Il y a quelque chose de vertigineux à se tenir sur ce léger promontoire face à la mer, entre les pinèdes de l'Almanarre et le scintillement de la rade de Hyères. Le sol sous vos pieds a été foulé par des soldats-colons grecs il y a plus de deux mille ans — des citoyens de Marseille qui avaient traversé la mer pour sécuriser les routes commerciales et bâtir, pierre par pierre, ce qui allait devenir l'une des colonies-forteresses les mieux conservées du monde antique. Olbia n'est pas un site parmi d'autres : c'est le seul exemplaire intégralement préservé dans son plan d'un réseau de forteresses grecques fondées par Marseille à partir du IVe siècle avant notre ère. Un fait rare, presque troublant, dans un pays où les couches d'histoire se superposent jusqu'à l'effacement.

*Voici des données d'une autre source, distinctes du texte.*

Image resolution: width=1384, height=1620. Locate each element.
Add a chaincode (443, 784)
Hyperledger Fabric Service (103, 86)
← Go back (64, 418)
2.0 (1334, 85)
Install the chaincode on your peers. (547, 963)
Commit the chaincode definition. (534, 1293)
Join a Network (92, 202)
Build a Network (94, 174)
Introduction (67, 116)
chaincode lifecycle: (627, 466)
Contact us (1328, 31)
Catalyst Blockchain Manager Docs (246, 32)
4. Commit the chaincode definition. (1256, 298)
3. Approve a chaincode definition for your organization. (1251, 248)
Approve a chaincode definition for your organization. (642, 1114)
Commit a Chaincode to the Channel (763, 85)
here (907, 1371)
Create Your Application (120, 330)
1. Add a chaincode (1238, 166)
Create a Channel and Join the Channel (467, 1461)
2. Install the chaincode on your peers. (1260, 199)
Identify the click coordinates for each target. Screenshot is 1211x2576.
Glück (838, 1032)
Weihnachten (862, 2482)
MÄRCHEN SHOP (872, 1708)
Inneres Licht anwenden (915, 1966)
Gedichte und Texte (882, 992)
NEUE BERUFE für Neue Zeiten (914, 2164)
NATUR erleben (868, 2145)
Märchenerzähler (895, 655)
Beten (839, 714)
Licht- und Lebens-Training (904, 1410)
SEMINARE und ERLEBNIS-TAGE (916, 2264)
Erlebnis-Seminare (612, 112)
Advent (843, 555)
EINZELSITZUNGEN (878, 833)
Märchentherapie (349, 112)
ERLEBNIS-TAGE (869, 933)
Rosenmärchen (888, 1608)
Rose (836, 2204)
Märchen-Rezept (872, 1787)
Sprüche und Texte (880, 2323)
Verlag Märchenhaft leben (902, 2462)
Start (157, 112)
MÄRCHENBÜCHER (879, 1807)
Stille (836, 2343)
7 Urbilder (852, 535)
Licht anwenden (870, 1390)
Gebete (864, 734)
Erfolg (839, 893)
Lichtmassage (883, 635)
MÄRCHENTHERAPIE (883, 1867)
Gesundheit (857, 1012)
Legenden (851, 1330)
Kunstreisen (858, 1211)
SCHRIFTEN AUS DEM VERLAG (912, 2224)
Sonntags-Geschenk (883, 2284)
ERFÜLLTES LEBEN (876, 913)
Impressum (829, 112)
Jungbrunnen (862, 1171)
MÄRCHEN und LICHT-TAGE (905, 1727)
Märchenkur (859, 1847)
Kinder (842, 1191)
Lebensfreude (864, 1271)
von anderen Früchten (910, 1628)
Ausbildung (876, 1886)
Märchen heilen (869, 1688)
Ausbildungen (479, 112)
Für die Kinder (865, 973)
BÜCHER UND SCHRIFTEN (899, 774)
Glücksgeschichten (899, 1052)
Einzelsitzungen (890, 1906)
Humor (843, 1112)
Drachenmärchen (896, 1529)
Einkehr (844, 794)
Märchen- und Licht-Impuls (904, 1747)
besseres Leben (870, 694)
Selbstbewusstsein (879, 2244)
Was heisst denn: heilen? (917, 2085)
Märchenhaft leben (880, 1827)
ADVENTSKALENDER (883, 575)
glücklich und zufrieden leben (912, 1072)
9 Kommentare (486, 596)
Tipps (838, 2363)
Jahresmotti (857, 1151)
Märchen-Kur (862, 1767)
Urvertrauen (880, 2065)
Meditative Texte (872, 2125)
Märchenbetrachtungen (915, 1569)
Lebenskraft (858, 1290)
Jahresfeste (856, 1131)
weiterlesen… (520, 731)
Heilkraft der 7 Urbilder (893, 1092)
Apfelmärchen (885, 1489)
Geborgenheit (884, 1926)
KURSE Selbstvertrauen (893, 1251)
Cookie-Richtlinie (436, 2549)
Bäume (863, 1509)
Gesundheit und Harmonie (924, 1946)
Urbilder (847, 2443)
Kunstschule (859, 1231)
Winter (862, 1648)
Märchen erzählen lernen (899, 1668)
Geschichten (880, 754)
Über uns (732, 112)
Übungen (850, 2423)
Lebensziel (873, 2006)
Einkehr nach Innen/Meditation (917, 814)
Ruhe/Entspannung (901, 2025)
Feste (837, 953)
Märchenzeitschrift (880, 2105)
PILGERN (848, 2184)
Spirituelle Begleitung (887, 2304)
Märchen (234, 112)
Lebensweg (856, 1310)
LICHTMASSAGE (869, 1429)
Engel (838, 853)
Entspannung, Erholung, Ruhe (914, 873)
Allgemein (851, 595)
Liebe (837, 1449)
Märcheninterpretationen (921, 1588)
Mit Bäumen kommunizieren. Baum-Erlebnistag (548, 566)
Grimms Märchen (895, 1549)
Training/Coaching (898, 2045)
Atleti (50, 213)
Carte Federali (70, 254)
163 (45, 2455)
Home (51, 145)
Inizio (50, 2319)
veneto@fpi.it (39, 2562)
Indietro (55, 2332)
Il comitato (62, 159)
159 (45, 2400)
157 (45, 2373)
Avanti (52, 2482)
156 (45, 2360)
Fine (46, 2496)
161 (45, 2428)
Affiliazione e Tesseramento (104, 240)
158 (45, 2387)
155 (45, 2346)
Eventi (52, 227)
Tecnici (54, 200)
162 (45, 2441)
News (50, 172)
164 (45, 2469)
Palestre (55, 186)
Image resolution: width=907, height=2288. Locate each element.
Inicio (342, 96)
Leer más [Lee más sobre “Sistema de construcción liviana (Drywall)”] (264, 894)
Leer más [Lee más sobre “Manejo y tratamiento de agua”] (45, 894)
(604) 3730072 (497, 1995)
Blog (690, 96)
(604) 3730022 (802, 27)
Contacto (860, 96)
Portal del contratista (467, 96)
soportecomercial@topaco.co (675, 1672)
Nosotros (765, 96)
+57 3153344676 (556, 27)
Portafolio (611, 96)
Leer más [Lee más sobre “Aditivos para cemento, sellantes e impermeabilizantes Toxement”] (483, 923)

Ce qui se passe les 13 et 14 juin
Les 13 et 14 juin 2026, le site archéologique d'Olbia — route de l'Almanarre, à Hyères — accueille une journée de découverte des métiers et des méthodes de l'archéologie, organisée en partenariat avec le Service Départemental d'Archéologie du Var et l'Inrap. L'entrée est libre, sans réservation préalable, dans la limite des places disponibles — autant dire qu'il vaut mieux arriver tôt, les curieux ne manquent pas dans la région. À partir de midi le samedi, des spécialistes seront présents sur place pour répondre aux questions du public autour d'objets archéologiques réels et de maquettes de présentation.
Ce n'est pas une reconstitution en costume ni une mise en scène pédagogique pour enfants. C'est quelque chose de plus sobre et, à vrai dire, de plus intéressant : une conversation directe avec des professionnels qui pratiquent l'archéologie au quotidien. Archéologie préventive, archéo-anthropologie, céramologie — autant de disciplines dont on entend rarement parler hors des cercles universitaires, et qui structurent pourtant toute la connaissance que nous avons du passé. L'occasion de comprendre, concrètement, comment on lit un tesson de céramique, ce que révèle un squelette bien documenté, pourquoi un chantier de construction peut devenir un site de fouilles d'urgence.
Mille ans d'une ville sous vos pieds
Olbia, c'est mille ans d'évolution urbaine lisibles dans les vestiges : fortifications, rues dotées d'égouts et de trottoirs, puits collectif, îlots d'habitations divisés en maisons, boutiques, thermes, sanctuaires. Une ville à l'échelle humaine, dont le plan tient presque du manuel d'urbanisme antique. Les premiers Olbiens étaient des soldats-colons — pêcheurs et agriculteurs à leurs heures — qui avaient pour mission de surveiller et de protéger le commerce maritime entre Marseille et l'Italie. Ce double registre, militaire et civil, se lit encore dans la configuration des lieux.
Plus tard, bien plus tard, le site a connu une autre vie : les vestiges d'une abbaye médiévale, Saint-Pierre de l'Almanarre, ont été découverts ici, rappelant que les lieux chargés d'histoire attirent les hommes de génération en génération, presque malgré eux.
« L'archéologie préventive, c'est ce qui se passe avant que la pelleteuse arrive. C'est souvent là que tout se joue. »
C'est précisément cette continuité — grecque, romaine, médiévale, et jusqu'à nous — que les spécialistes présents ce week-end sont en mesure d'éclairer. Non pas avec des généralités, mais à partir d'objets tangibles, manipulables, qui ont été exhumés de ce sol ou de sites varois comparables. La céramologie, par exemple, est une science à part entière : la forme d'une amphore, la composition de son argile, les traces d'usure sur ses bords permettent de dater, de localiser des échanges commerciaux, de reconstituer des habitudes alimentaires. Ce que l'on croyait être un simple pot devient une archive.
L'Inrap, l'Institut national de recherches archéologiques préventives, est l'un des acteurs les plus actifs de ce travail invisible qui précède toute grande construction en France. Sa présence à Olbia ce week-end, aux côtés du Service Départemental d'Archéologie du Var, dit quelque chose d'important : l'archéologie n'est pas une discipline repliée sur elle-même. Elle dialogue avec le territoire, avec les élus, avec les habitants — et parfois, comme ici, elle vient à leur rencontre.
Venir à Olbia un samedi ou un dimanche de juin, c'est s'offrir une matinée ou un après-midi hors du temps ordinaire. Le site est là, ouvert sur la mer, avec ses pierres grises et ses herbes folles, ses ruelles qui ressemblent encore à des ruelles. Et cette fois, il y aura des gens pour répondre aux questions que l'on n'ose généralement pas poser — parce qu'on ne sait pas à qui les adresser.